# hi



## nav (Nov 13, 2003)

thanks


----------



## kitchenelf (Nov 13, 2003)

Hi nav,

I really don't know how to answer your question as I'm not sure what exactly you are asking.  I can assure you it's only because of my lack of knowledge on the topic!!  I thought I could help but even doing a search on the topic I don't think I'm finding what you are asking for.  

Can you give some more examples?  Maybe that will help.


----------



## nav (Nov 15, 2003)

hi , Thanks...


----------



## kitchenelf (Nov 15, 2003)

Whew - LOL nav, I'm glad you explained that in more detail - Mmmmmm as far as cooking with gloves people do that now but more for sanitary reasons and I use mine for holding a hot, baked, whole chicken, or putting my gloved hands in boiling water to make mozzarella.  
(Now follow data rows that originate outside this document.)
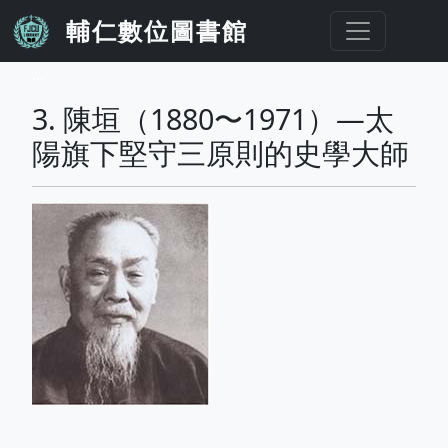
移至主內容
輔仁數位圖書館
...
3. 陳垣（1880〜1971）—太
陽旗下堅守三原則的史學大師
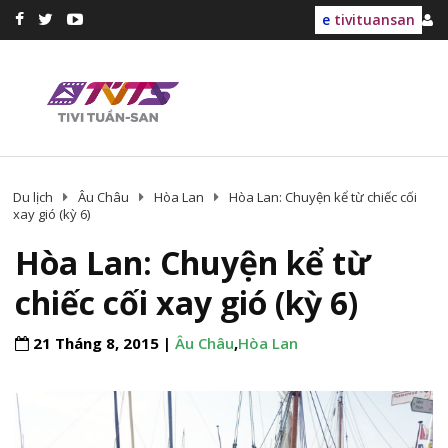
e
tivituansan
Du lịch
Âu Châu
Hòa Lan
Hòa Lan: Chuyện kể từ chiếc cối
xay gió (kỳ 6)
Hòa Lan: Chuyện kể từ
chiếc cối xay gió (kỳ 6)
21 Tháng 8, 2015 |
Âu Châu
,
Hòa Lan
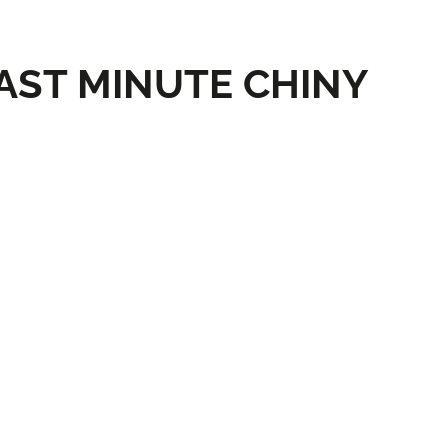
AST MINUTE CHINY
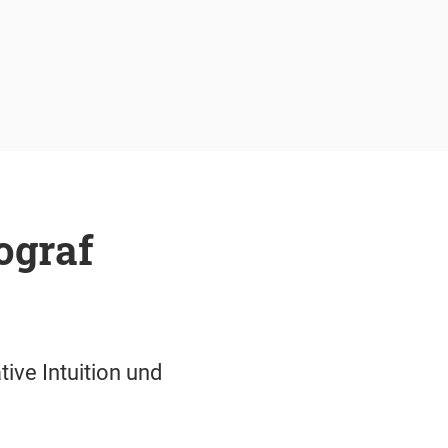
ograf
w
ive Intuition und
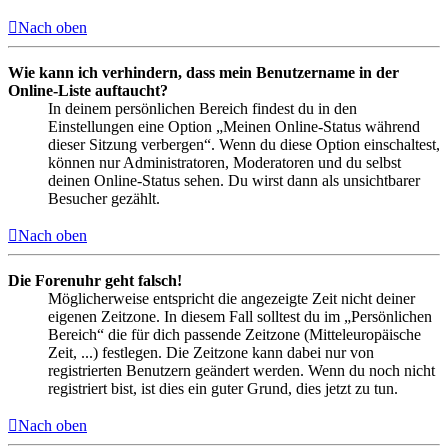
Nach oben
Wie kann ich verhindern, dass mein Benutzername in der
Online-Liste auftaucht?
In deinem persönlichen Bereich findest du in den
Einstellungen eine Option „Meinen Online-Status während
dieser Sitzung verbergen“. Wenn du diese Option einschaltest,
können nur Administratoren, Moderatoren und du selbst
deinen Online-Status sehen. Du wirst dann als unsichtbarer
Besucher gezählt.
Nach oben
Die Forenuhr geht falsch!
Möglicherweise entspricht die angezeigte Zeit nicht deiner
eigenen Zeitzone. In diesem Fall solltest du im „Persönlichen
Bereich“ die für dich passende Zeitzone (Mitteleuropäische
Zeit, ...) festlegen. Die Zeitzone kann dabei nur von
registrierten Benutzern geändert werden. Wenn du noch nicht
registriert bist, ist dies ein guter Grund, dies jetzt zu tun.
Nach oben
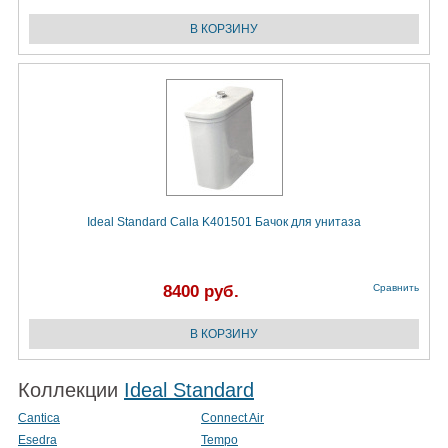
Ideal Standard Calla K401501 Бачок для унитаза
8400 руб.
Сравнить
Коллекции
Ideal Standard
Cantica
Connect Air
Esedra
Tempo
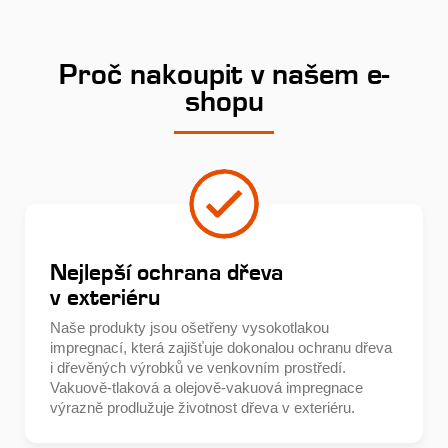
Proč nakoupit v našem e-
shopu
Nejlepší ochrana dřeva
v exteriéru
Naše produkty jsou ošetřeny vysokotlakou
impregnací, která zajišťuje dokonalou ochranu dřeva
i dřevěných výrobků ve venkovním prostředí.
Vakuově-tlaková a olejově-vakuová impregnace
výrazně prodlužuje životnost dřeva v exteriéru.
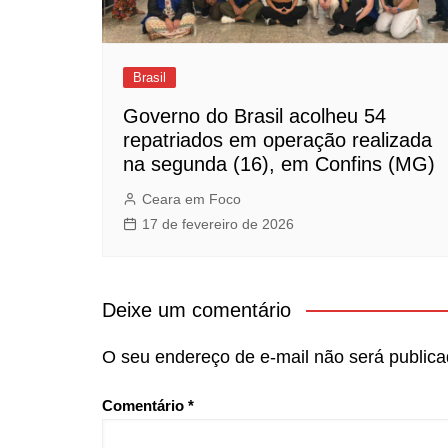
Brasil
Governo do Brasil acolheu 54
repatriados em operação realizada
na segunda (16), em Confins (MG)
Ceara em Foco
17 de fevereiro de 2026
Deixe um comentário
O seu endereço de e-mail não será publica
Comentário
*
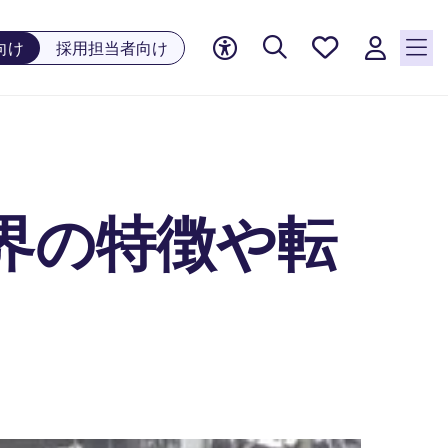
お気に
向け
採用担当者向け
入り, 0
件の求
人が気
になる
リスト
に保存
されて
界の特徴や転
います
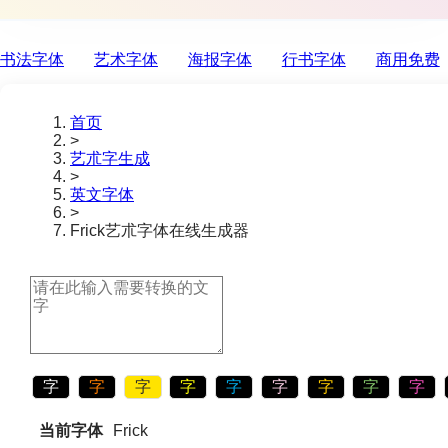
书法字体
艺术字体
海报字体
行书字体
商用免费
首页
>
艺朮字生成
>
英文字体
>
Frick
艺朮字体在线生成器
字
字
字
字
字
字
字
字
字
当前字体
Frick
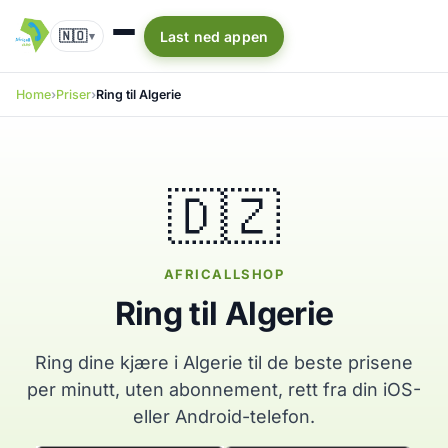
🇳🇴
Last ned appen
▾
Home
Priser
Ring til Algerie
🇩🇿
AFRICALLSHOP
Ring til Algerie
Ring dine kjære i Algerie til de beste prisene
per minutt, uten abonnement, rett fra din iOS-
eller Android-telefon.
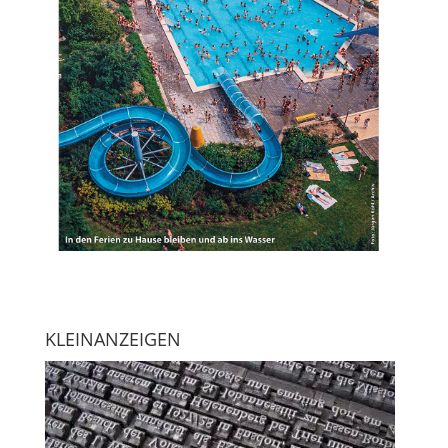
KLEINANZEIGEN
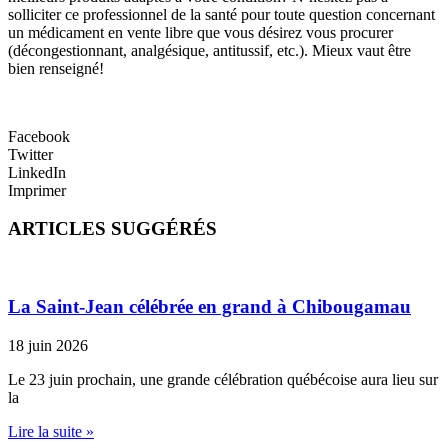
solliciter ce professionnel de la santé pour toute question concernant
un médicament en vente libre que vous désirez vous procurer
(décongestionnant, analgésique, antitussif, etc.). Mieux vaut être
bien renseigné!
Facebook
Twitter
LinkedIn
Imprimer
ARTICLES SUGGÉRÉS
La Saint-Jean célébrée en grand à Chibougamau
18 juin 2026
Le 23 juin prochain, une grande célébration québécoise aura lieu sur
la
Lire la suite »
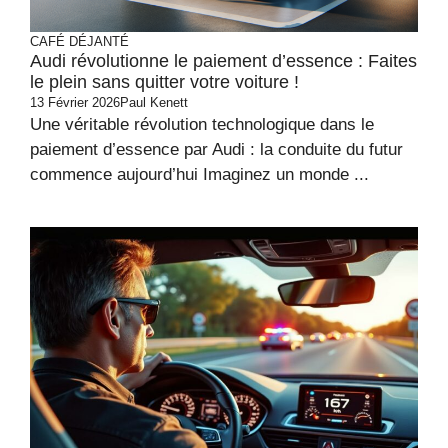
CAFÉ DÉJANTÉ
Audi révolutionne le paiement d’essence : Faites
le plein sans quitter votre voiture !
13 Février 2026
Paul Kenett
Une véritable révolution technologique dans le
paiement d’essence par Audi : la conduite du futur
commence aujourd’hui Imaginez un monde ...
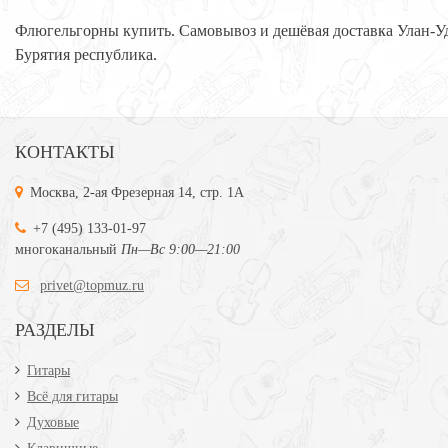
Флюгельгорны купить. Самовывоз и дешёвая доставка Улан-У
Бурятия республика.
КОНТАКТЫ
Москва, 2-ая Фрезерная 14, стр. 1А
+7 (495) 133-01-97
многоканальный
Пн—Вс 9:00—21:00
privet@topmuz.ru
РАЗДЕЛЫ
Гитары
Всё для гитары
Духовые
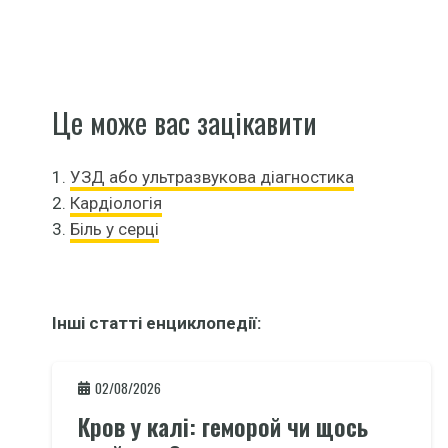
Це може вас зацікавити
1.
УЗД або ультразвукова діагностика
2.
Кардіологія
3.
Біль у серці
Інші статті енциклопедії:
02/08/2026
Кров у калі: геморой чи щось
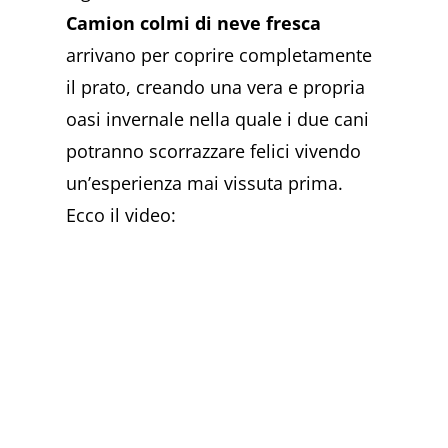
Camion colmi di neve fresca
arrivano per coprire completamente
il prato, creando una vera e propria
oasi invernale nella quale i due cani
potranno scorrazzare felici vivendo
un’esperienza mai vissuta prima.
Ecco il video:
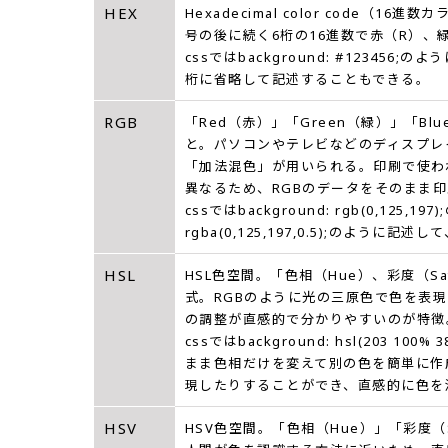
HEX
Hexadecimal color code
号の後に続く6桁の16進数で赤（R）、
cssではbackground: #123456
桁に省略して記述することもできる。
RGB
「Red（赤）」「Green（緑）」「
と。パソコンやテレビなどのディスプレ
「加法混色」が用いられる。印刷で使わ
異なるため、RGBのデータをそのまま
cssではbackground: rgb(0,12
rgba(0,125,197,0.5);のよう
HSL
HSL色空間。「色相（Hue）、彩度（Sat
式。RGBのように光の三原色で色を表
の調整が直感的で分かりやすいのが特徴
cssではbackground: hsl(20
まま色相だけを変えて別の色を簡単に作
現したりすることができ、直感的に色を
HSV
HSV色空間。「色相（Hue）」「彩度（S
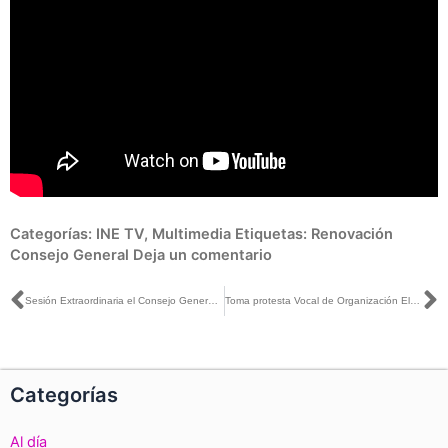
Categorías:
INE TV
,
Multimedia
Etiquetas:
Renovación
Consejo General
Deja un comentario
Ant
S
Sesión Extraordinaria el Consejo General, realizada el día 3 de marzo de 2023
Toma protesta Vocal de Organización Electoral en INE Hidalgo
Categorías
Al día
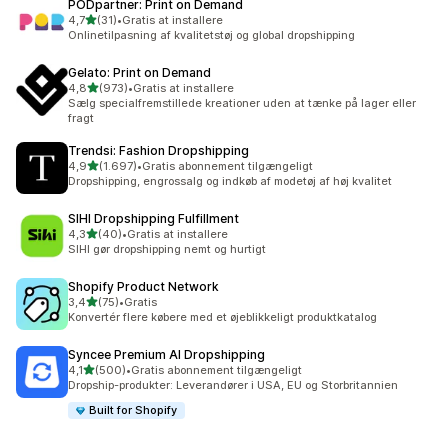
PODpartner: Print on Demand
ud af 5 stjerner
4,7
(31)
•
Gratis at installere
31 anmeldelser i alt
Onlinetilpasning af kvalitetstøj og global dropshipping
Gelato: Print on Demand
ud af 5 stjerner
4,8
(973)
•
Gratis at installere
973 anmeldelser i alt
Sælg specialfremstillede kreationer uden at tænke på lager eller
fragt
Trendsi: Fashion Dropshipping
ud af 5 stjerner
4,9
(1.697)
•
Gratis abonnement tilgængeligt
1697 anmeldelser i alt
Dropshipping, engrossalg og indkøb af modetøj af høj kvalitet
SIHI Dropshipping Fulfillment
ud af 5 stjerner
4,3
(40)
•
Gratis at installere
40 anmeldelser i alt
SIHI gør dropshipping nemt og hurtigt
Shopify Product Network
ud af 5 stjerner
3,4
(75)
•
Gratis
75 anmeldelser i alt
Konvertér flere købere med et øjeblikkeligt produktkatalog
Syncee Premium AI Dropshipping
ud af 5 stjerner
4,1
(500)
•
Gratis abonnement tilgængeligt
500 anmeldelser i alt
Dropship-produkter: Leverandører i USA, EU og Storbritannien
Built for Shopify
As far as a "new" gadget in the kitchen someone has marketed a "machine" that attaches to your pot and constantly stirs it - that's pretty neat.  I guess I'll have to think of this as I'm cooking tonight - I'll report back!!


----------



## leigh (Dec 1, 2003)

kitchenelf said:
			
		

> . . . putting my gloved hands in boiling water to make mozzarella.



Oh, MY, elf!!  Could you PUH-LEASE post that mozzarella recipe?  I had given up on finding any cheese recipes other than cottage!  

thankyouthankyouthankyouthankyou


----------



## kitchenelf (Dec 1, 2003)

All you do to make mozzarella is buy cheese curds - place in a very large bowl that can handle the boiling water.  When your water comes to a rolling boil pour over the cheese, take your GLOVED hands and start squishing the cheese together - when it has come together and is thoroughly mixed you then dip it in ice water to cool it off.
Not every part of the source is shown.